=== Begin Enclosure ===

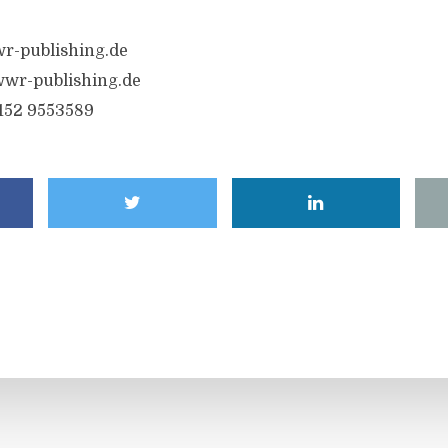
r-publishing.de
wr-publishing.de
6152 9553589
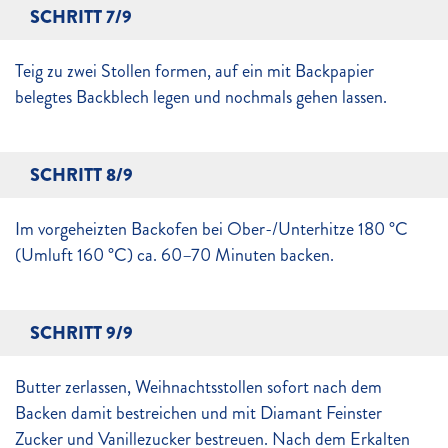
SCHRITT 7/9
Teig zu zwei Stollen formen, auf ein mit Backpapier
belegtes Backblech legen und nochmals gehen lassen.
SCHRITT 8/9
Im vorgeheizten Backofen bei Ober-/Unterhitze 180 °C
(Umluft 160 °C) ca. 60–70 Minuten backen.
SCHRITT 9/9
Butter zerlassen, Weihnachtsstollen sofort nach dem
Backen damit bestreichen und mit Diamant Feinster
Zucker und Vanillezucker bestreuen. Nach dem Erkalten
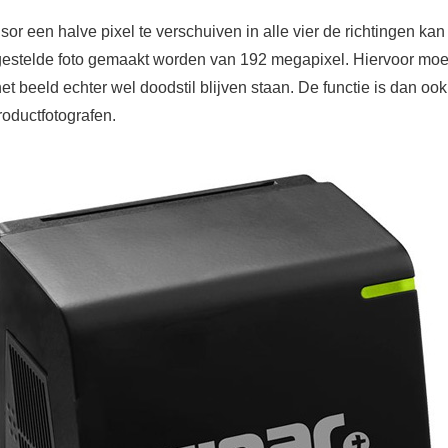
or een halve pixel te verschuiven in alle vier de richtingen kan
stelde foto gemaakt worden van 192 megapixel. Hiervoor moe
t beeld echter wel doodstil blijven staan. De functie is dan ook
roductfotografen.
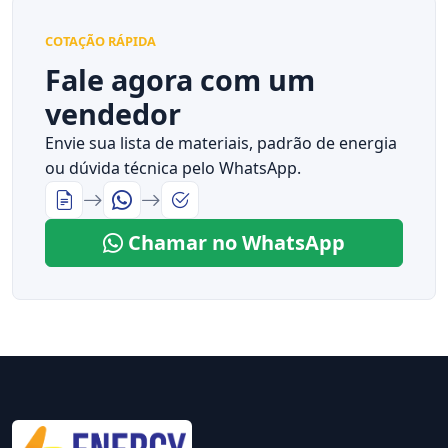
COTAÇÃO RÁPIDA
Fale agora com um
vendedor
Envie sua lista de materiais, padrão de energia
ou dúvida técnica pelo WhatsApp.
Chamar no WhatsApp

=== End Enclosure ===

Output all lines above precisely. Pictures are to be left out.

:: Exercise answer ::
r-publishing.de
wr-publishing.de
6152 9553589
SCHRITT 7/9
Teig zu zwei Stollen formen, auf ein mit Backpapier
belegtes Backblech legen und nochmals gehen lassen.
SCHRITT 8/9
Im vorgeheizten Backofen bei Ober-/Unterhitze 180 °C
(Umluft 160 °C) ca. 60–70 Minuten backen.
SCHRITT 9/9
Butter zerlassen, Weihnachtsstollen sofort nach dem
Backen damit bestreichen und mit Diamant Feinster
Zucker und Vanillezucker bestreuen. Nach dem Erkalten
or een halve pixel te verschuiven in alle vier de richtingen kan
stelde foto gemaakt worden van 192 megapixel. Hiervoor moe
t beeld echter wel doodstil blijven staan. De functie is dan ook
roductfotografen.
COTAÇÃO RÁPIDA
Fale agora com um
vendedor
Envie sua lista de materiais, padrão de energia
ou dúvida técnica pelo WhatsApp.
Chamar no WhatsApp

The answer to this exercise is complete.